For gone are the days that the Biden team yearns for, either the tight bipolarity of the Cold War (when both the US and the USSR truly called the shots, generally imposing their will on their allies) or the unipolar American moment, when following the collapse of the Soviet Union, the US briefly found itself the only superpower on the planet. Now, instead, our new age is one characterised by loose bipolarity, with the US and China as the two undisputed superpowers, but with great powers India, Japan, the Anglosphere countries, the EU, and Russia just beneath—all fully capable of crafting their own independent foreign policy course.
But even here the US has an advantage, as the basic strategic choice for India, Japan, the EU, and the Anglosphere is between neutralism and a US tilt, while the basic choice for Russia is between an alliance with China or neutralism. This gives the US an unthought-of gigantic advantage, but only if it acknowledges the relative freedom of the great powers to decide their course for themselves. The Americans need to woo them into their camp, and to accept that prospective allies—for specific reasons of their own—may eschew alliance with America, and instead hew to a neutralist course.
This new geostrategic reality is about to collide fully with the Biden team’s sunny, EU-first view, itself a remnant of the long-past Cold War. For the basic realist truth is that the EU, due to German mercantilism and French Gaullism, is firmly drifting into the neutralist camp.
A thought experiment makes this clear in policy terms. Imagine what Biden’s first phone conversation with Chancellor Angela Merkel, the most powerful single EU decision-maker, will sound like. “Angela, it’s a pleasure to work with you and your government, as we share a fundamental commitment to the same norms, values and interests.
And now that Trump is out of the way, please do spend more money on your defense (Berlin spent a paltry 1.3 percent of GDP in 2019), let’s champion Navalny and human rights in Russia by you curtailing the almost-built Nord Stream 2 pipeline, please have the EU take care of its Balkan and North African backyard while we focus on China, remove Huawei from your telecoms systems, and pivot with us to jointly take on Beijing itself.” Mrs Merkel will then look embarrassedly at her shoes and do nothing. Then, and only then, will the Biden White House realise the practical extent of their problem with the EU. Just recently, with rather unseemly haste, the EU went ahead (over the objections of the Biden team) and signed an investment agreement with China, just as the new White House was castigating Beijing for its egregious human rights violations against the Uighurs in Xinjiang province, and as the Chinese air force brazenly violated Taiwan’s air space.
The comments of the new German CDU leader, Armin Laschet (firmly in the Russophile wing of the party), have not helped either.
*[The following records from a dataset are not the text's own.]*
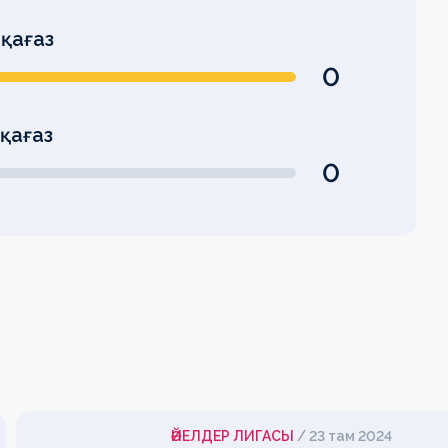
қағаз
0
 қағаз
0
ӘЙЕЛДЕР ЛИГАСЫ
/
23 там 2024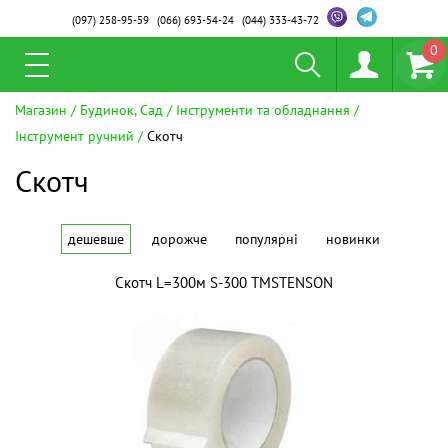
(097)
258-95-59
(066)
693-54-24
(044)
333-43-72
0
Магазин
Будинок, Сад
Інструменти та обладнання
Інструмент ручний
Скотч
Скотч
дешевше
дорожче
популярні
новинки
Скотч L=300м S-300 ТМSTENSON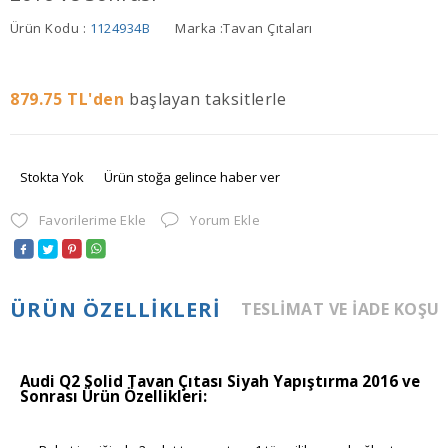
Ürün Kodu :
1124934B
Marka :
Tavan Çıtaları
879.75
TL'den
başlayan taksitlerle
Stokta Yok
Ürün stoğa gelince haber ver
Favorilerime Ekle
Yorum Ekle
ÜRÜN ÖZELLIKLERI
TESLIMAT VE İADE KOŞU
Audi Q2 Solid Tavan Çıtası Siyah Yapıştırma 2016 ve
Sonrası Ürün Özellikleri: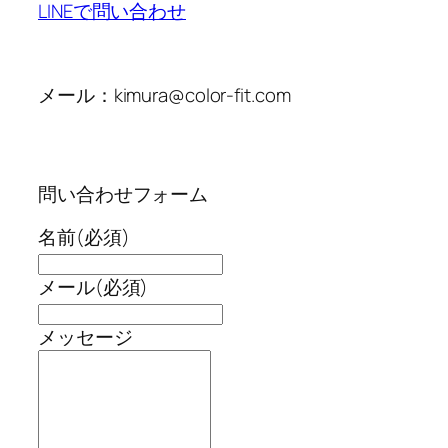
LINEで問い合わせ
メール：kimura@color-fit.com
問い合わせフォーム
名前
(必須)
メール
(必須)
メッセージ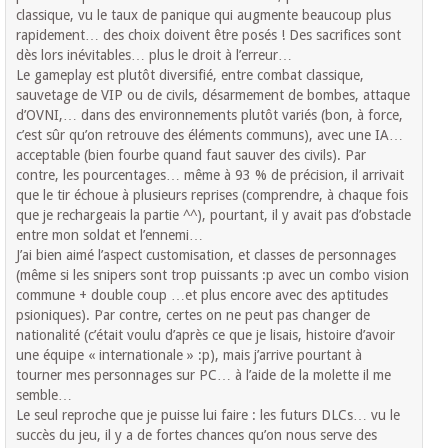
classique, vu le taux de panique qui augmente beaucoup plus
rapidement… des choix doivent être posés ! Des sacrifices sont
dès lors inévitables… plus le droit à l’erreur…
Le gameplay est plutôt diversifié, entre combat classique,
sauvetage de VIP ou de civils, désarmement de bombes, attaque
d’OVNI,… dans des environnements plutôt variés (bon, à force,
c’est sûr qu’on retrouve des éléments communs), avec une IA…
acceptable (bien fourbe quand faut sauver des civils). Par
contre, les pourcentages… même à 93 % de précision, il arrivait
que le tir échoue à plusieurs reprises (comprendre, à chaque fois
que je rechargeais la partie ^^), pourtant, il y avait pas d’obstacle
entre mon soldat et l’ennemi…
J’ai bien aimé l’aspect customisation, et classes de personnages
(même si les snipers sont trop puissants :p avec un combo vision
commune + double coup …et plus encore avec des aptitudes
psioniques). Par contre, certes on ne peut pas changer de
nationalité (c’était voulu d’après ce que je lisais, histoire d’avoir
une équipe « internationale » :p), mais j’arrive pourtant à
tourner mes personnages sur PC… à l’aide de la molette il me
semble…
Le seul reproche que je puisse lui faire : les futurs DLCs… vu le
succès du jeu, il y a de fortes chances qu’on nous serve des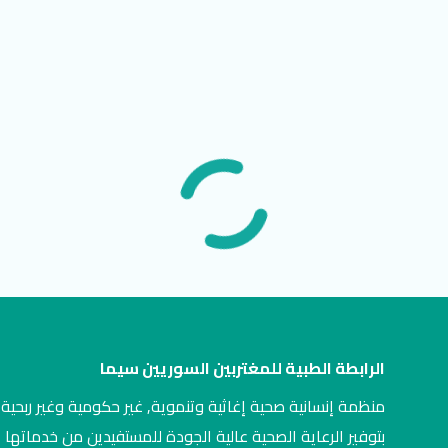
الرابطة الطبية للمغتربين السوريين سيما
منظمة إنسانية صحية إغاثية وتنموية, غير حكومية وغير ربحية,
بتوفير الرعاية الصحية عالية الجودة للمستفيدين من خدماتها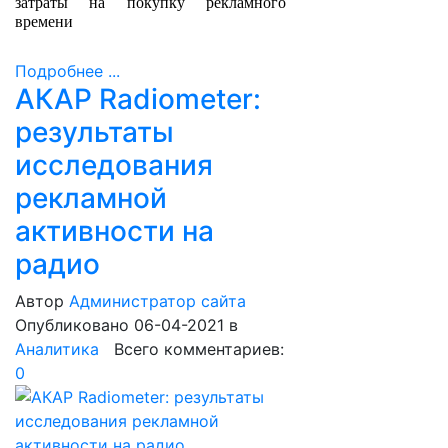
затраты на покупку рекламного
времени
Подробнее ...
АКАР Radiometer:
результаты
исследования
рекламной
активности на
радио
Автор
Администратор сайта
Опубликовано 06-04-2021
в
Аналитика
Всего комментариев:
0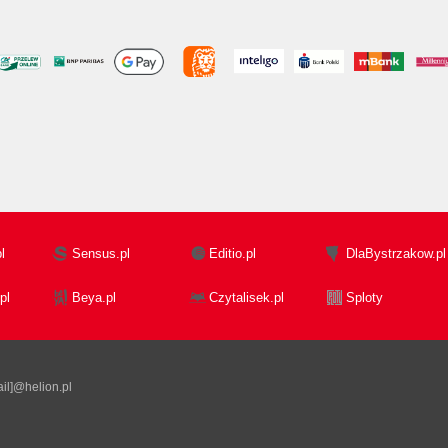
l
Sensus.pl
Editio.pl
DlaBystrzakow.pl
pl
Beya.pl
Czytalisek.pl
Sploty
il]@helion.pl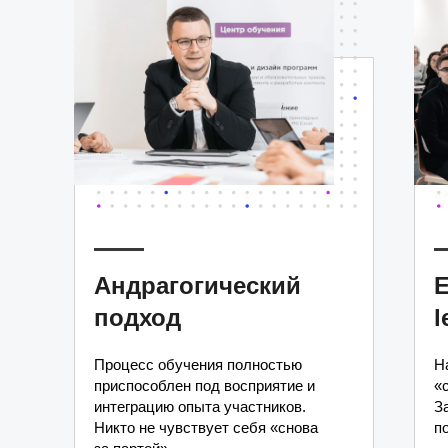
Андрагогический
E
подход
l
Процесс обучения полностью
Н
приспособлен под восприятие и
«
интеграцию опыта участников.
З
Никто не чувствует себя «снова
п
Laschet said Germany’s attitudes towards Beijing might be different if it did not have a car industry (fully one in every two Volkswagons is sold in China). It is clear that German mercantilism is leading the EU to accommodate both Beijing and Moscow, rather than viewing them primarily as geostrategic rivals.
The key strategic question will soon be a very different one than the Europe-first Wilsonian Biden team had counted on. Given the EU’s increasing neutralism in the brewing Sino-American Cold War, who then can the US count on as allies? The good news for the White House is that there is a different approach readily to hand which answers this vital question perfectly. America’s natural allies in the new era are an alliance of great powers Japan and India, coupled with the Anglosphere (Australia, New Zealand, Canada, and the UK).
All of these countries see Chinese expansionism in Asia as the primary threat to the global order. All have decided to limit Huawei’s involvement in their telecoms systems (unlike the EU). All already work together through a series of interlocking groupings, be it the Quadrilateral Initiative (India, Japan, the US, and Australia) through the CPTPP trading initiative, or through the Five Eyes intelligence-gathering consortium (US, UK, Canada, Australia, New Zealand). This informal, but vital, great power grouping is the obvious, organic, already-existing, alternative to begging the Europeans to do things they simply will not, based on their very different understanding of the new era.
I am cheered by the old Washington adage that “Americans talk like hippies, but act like gangsters.” Simply put, after naively and wrongheadedly looking at the world through rose-coloured glasses, the US usually comes to its senses, intellectually adjusts, and acts based on its own concrete interests.
And all those interests point to this new Asia-first, great power alliance.